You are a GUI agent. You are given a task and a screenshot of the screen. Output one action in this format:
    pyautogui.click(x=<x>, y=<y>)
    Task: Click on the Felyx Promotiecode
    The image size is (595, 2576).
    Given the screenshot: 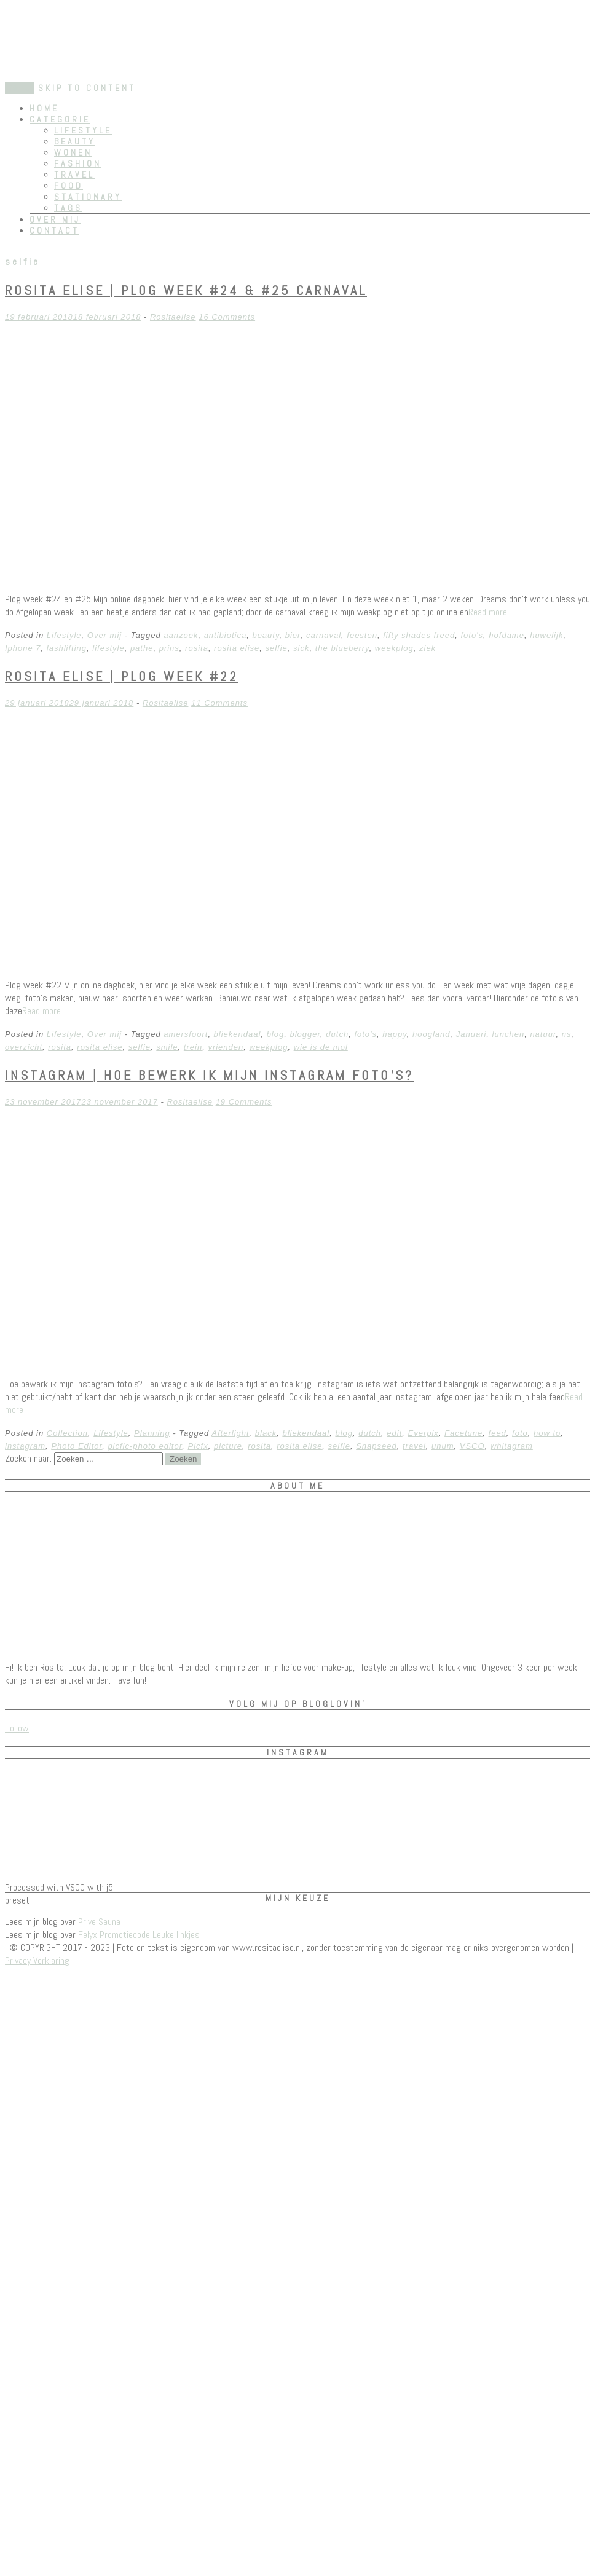 What is the action you would take?
    pyautogui.click(x=114, y=1934)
────────
To do: If a line comes after the one containing "The image size is (595, 2576).", leave it out; set down every line of the data before it, and that line itself, exactly.

Problem solution:
You are a GUI agent. You are given a task and a screenshot of the screen. Output one action in this format:
    pyautogui.click(x=<x>, y=<y>)
    Task: Click on the Felyx Promotiecode
    The image size is (595, 2576).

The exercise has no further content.